On Wednesday, November 30th, animal lovers and rescuers from all over Ploiesti held a peaceful protest in front of the local town hall in the name of life, and against the planned mass stray dog cull. Although it was in the middle of a working day, at least 50-60 people managed to stop by, getting to know each other and showing their united support for the stray dogs' cause. It was good to see in the crowd many young people concerned about animals' fate, it's always a good sign when young faces join the ranks. Here are some pictures from the protest:



Animals, too, joined our ranks to show their support for their fellow canine friends:



Three fellow animal rescuers and I then went to talk to the vice-prefect of the Prahova County inside the town hall. We all advocated for substantial spay and neuter campaigns of both stray and owned animals, for controlling animal numbers in humane and responsible ways. We showed our concern for the fate of the local animals, friendly, neutered and well cared for by local people, as well as for the welfare of the animals at the Bucov animal shelter. I am sincerely hoping that this dialogue with the local administration will continue, and that, with enough support and help from the country and from abroad, we'll manage to push the balance towards spay/neuter instead of the much dreaded mass dog cull.

Before arriving at the protest, Laura, a friend of mine, found an injured young cat that had been just hit by a car. Let's call her Triumph, as she's got tree colors, plus she's one mighty kitten:

 
Triumph was found badly injured on the road, crying in pain, with a broken pelvis and broken legs, a victim of a recent car accident. A tough start for a 5-month old super sweet kitten. My friend rushed Triumph to a vet, but she needed help with temporarily placing the cat for a couple of days plus ensuring further vet treatment. Luckily, at the protest two other friends of mine instantly offered to host the cat for a few days, and my part was to go again to the vet with Triumph. Said and done. Now Triumph lives up to her name, eating well and being a fighter. Apart from this kitten's sweetness (we all grew terribly fond of her), I was also very well impressed with the great team work done for Triumph. I am really glad and feel honored to work together with such wonderful fellow rescuers. Once again, I get reminded that Ploiesti does have many great animal rescuers. A group of great people that could.



Monday, November 28, 2011

Whitey- And the need of funds for dogs in need

How do you establish the fine equilibrium between quantity and quality? How do you tackle the desire to help the largest number of dogs possible, with the necessity to provide special costly care to certain absolutely wonderful individuals in great need? With limited funds, it's always a very difficult task to accomplish.

Spaying and neutering surely is the best way to help the largest number of dogs possible- by preventing unwanted litters- literally turning off the source of stray dogs that otherwise would have been born to a life of misery in the streets. But what of the dogs already born, already suffering? What of the animals injured, ill and victims of abuse? Hit by cars, with broken bones, sick with distemper, or severely malnourished?
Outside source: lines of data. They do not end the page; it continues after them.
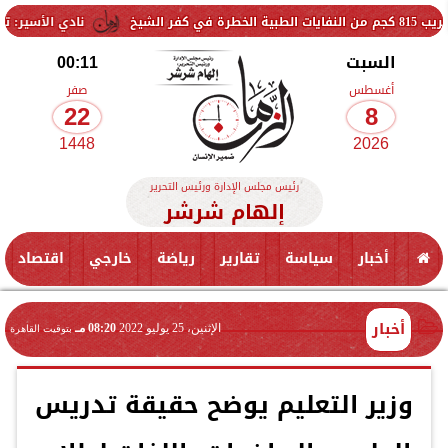
نادي الأسير: تمديد منع زيارات
السبت
00:11
أغسطس
صفر
22
8
1448
2026
رئيس مجلس الإدارة ورئيس التحرير
إلهام شرشر
أخبار
سياسة
تقارير
رياضة
خارجي
اقتصاد
أخبار
الإثنين، 25 يوليو 2022
08:20 مـ
بتوقيت القاهرة
وزير التعليم يوضح حقيقة تدريس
Whitey used to be just one of these dogs. He was involved in a car accident last year, suffering a broken front leg- a broken leg that, without the proper necessary veterinary care at the right time, healed in a wrong way. One year later, and Whitey is still limping and avoiding using that paw. To make things worse, when I returned home to Ploiesti I've also found Whitey with a bulge the size of a tennis ball under his chin. The wonderful lady in Whitey's neighborhood who last year would bandage his broken leg, this year was trying to treat his bulge as well. But best intentions backed up with modest financial possibilities can only reach that far... Luckily, Romania Animal Rescue (RAR) and their veterinarian Dr A offered to help Whitey. RAR covered the costs of the medical visit, and Dr A saw and treated Whitey recently. Whitey's bulge turned out to be full of blood and puss that Dr A removed during the vet visit. Now Whitey is on antibiotics so that the bulge disappears completely, and we hope that soon, Dr A will be able to work wonders for Whitey's previously injured leg as well.

 The images show Whitey's formerly injured front leg, as well as the bulge under his chin

Whitey on his first car ride ever on the way to Bucharest to get seen and treated by Dr A, courtesy of RAR!

Whitey not too thrilled to be at the vet practice, but being a super good boy nonetheless, and getting much needed vet care


To make things even better, a few days ago I have found out that Whitey will go in foster care soon, with another dog from his pack, at a most wonderful lady from Holland. Now the two dogs are off the streets and in foster care in Ploiesti, getting ready for their departure, and eagerly awaiting their first Christmas in a warm, loving place called home.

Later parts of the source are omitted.